__INPUT MATERIAL__.
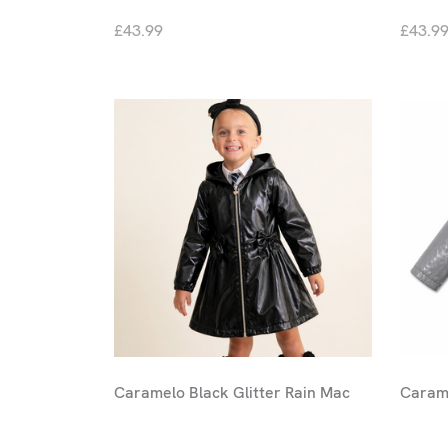
£43.99
£43.9
Caramelo Black Glitter Rain Mac
Carame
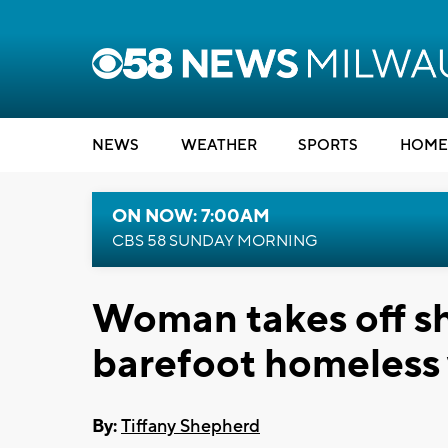
NEWS
WEATHER
SPORTS
HOME
ON NOW: 7:00AM
CBS 58 SUNDAY MORNING
Woman takes off sh
barefoot homeles
By:
Tiffany Shepherd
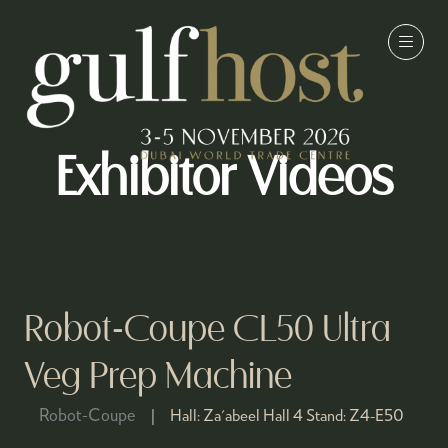
Exhibitor Videos
Robot-Coupe CL50 Ultra
Veg Prep Machine
Robot-Coupe
Hall:
Za'abeel Hall 4
Stand:
Z4-E50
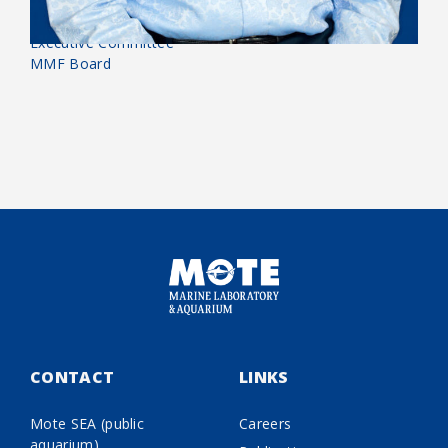
Biography:
Executive Committee
MMF Board
CONTACT
LINKS
Mote SEA (public
Careers
aquarium)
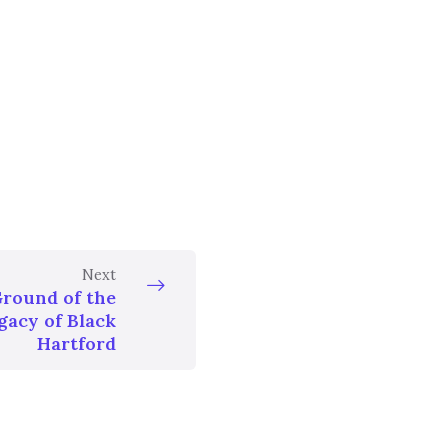
Next
Ground of the
gacy of Black
Hartford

__WORK TO COMPLETE__. Print the listing exactly, images excluded.

__YOUR SOLUTION__.
£43.99
£43.9
Caramelo Black Glitter Rain Mac
Carame
NEWS
WEATHER
SPORTS
HOME
ON NOW: 7:00AM
CBS 58 SUNDAY MORNING
Woman takes off sh
barefoot homeles
By:
Tiffany Shepherd
Exhibitor Videos
Robot-Coupe CL50 Ultra
Veg Prep Machine
Robot-Coupe
Hall:
Za'abeel Hall 4
Stand:
Z4-E50
Biography:
Executive Committee
MMF Board
CONTACT
LINKS
Mote SEA (public
Careers
aquarium)
Next
Ground of the
gacy of Black
Hartford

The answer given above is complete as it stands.